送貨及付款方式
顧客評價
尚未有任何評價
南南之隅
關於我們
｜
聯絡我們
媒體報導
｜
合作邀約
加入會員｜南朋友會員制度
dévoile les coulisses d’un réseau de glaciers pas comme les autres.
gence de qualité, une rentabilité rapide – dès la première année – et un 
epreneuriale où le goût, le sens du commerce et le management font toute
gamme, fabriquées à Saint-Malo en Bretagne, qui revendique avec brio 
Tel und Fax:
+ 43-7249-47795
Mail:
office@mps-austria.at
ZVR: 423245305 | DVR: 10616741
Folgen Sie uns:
--
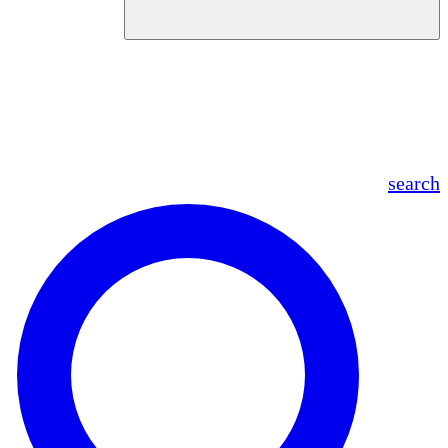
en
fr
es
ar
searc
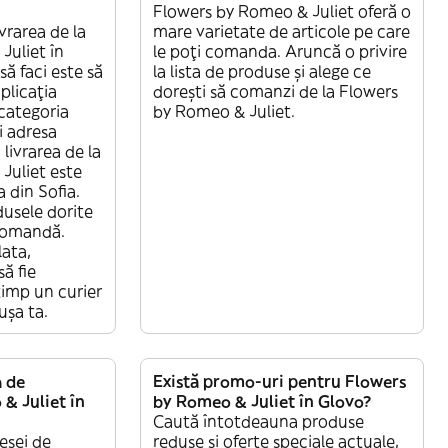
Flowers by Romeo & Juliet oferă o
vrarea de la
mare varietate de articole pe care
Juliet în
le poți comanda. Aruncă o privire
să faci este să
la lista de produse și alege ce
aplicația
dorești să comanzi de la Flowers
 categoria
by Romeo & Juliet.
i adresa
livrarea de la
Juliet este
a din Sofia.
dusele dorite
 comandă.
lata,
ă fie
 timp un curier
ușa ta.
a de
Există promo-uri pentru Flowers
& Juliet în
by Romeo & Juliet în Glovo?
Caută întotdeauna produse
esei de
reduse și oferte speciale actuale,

--- Problem to solve ---
Go through the lines above. Select every one that has the string "Romeo".

--- Exercise solution ---
Flowers by Romeo & Juliet oferă o
by Romeo & Juliet.
by Romeo & Juliet în Glovo?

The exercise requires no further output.